5 years ago

Microsecond Dynamics in Ubiquitin Probed by Solid-State 15N NMR Spectroscopy R1ρ Relaxation Experiments under Fast MAS (60–110 kHz)

Microsecond Dynamics in Ubiquitin Probed by Solid-State 15N NMR Spectroscopy R1ρ Relaxation Experiments under Fast MAS (60–110 kHz)
Matthias Ernst, Riccardo Cadalbert, Alons Lends, Susanne Penzel, Beat H. Meier, Nils-Alexander Lakomek
15N R1ρ relaxation experiments in solid-state NMR spectroscopy are sensitive to timescales and amplitudes of internal protein motions in the hundreds of nano- to microsecond time window, which is difficult to probe by solution-state NMR spectroscopy. By using 15N R1ρ relaxation experiments, a simplified approach to detect low microsecond protein dynamics is described and residue-specific correlation times are determined from the ratio of 15N R1ρ rate constants at different magic angle spinning frequencies.

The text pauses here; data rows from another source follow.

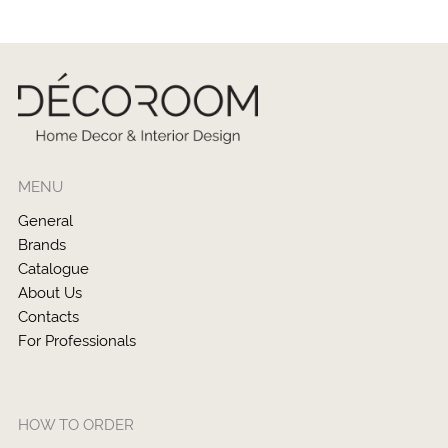
MENU
General
Brands
Catalogue
About Us
Contacts
For Professionals
HOW TO ORDER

Microcrystalline ubiquitin exhibits small-amplitude dynamics on a timescale of about 1 μs across the entire protein, and larger amplitude motions, also on the 1 μs timescale, for several sites, including the β1–β2 turn and the N terminus of the α helix. According to the analysis, the microsecond protein backbone dynamics are of lower amplitude than that concluded in previous solid-state NMR spectroscopy studies, but persist across the entire protein with a rather uniform timescale of 1 μs. Just relax! Solid-state 15N R1ρ NMR relaxation experiments under fast magic angle spinning (MAS; 60–110 kHz) are used to investigate the internal backbone dynamics in microcrystalline ubiquitin (see figure). Small-amplitude backbone dynamics across the entire protein are found on a timescale of about 1–2 μs and larger amplitude motion is found for several sites, including the first β1–β2 turn and N terminus of the α helix on the same 1–2 μs timescale.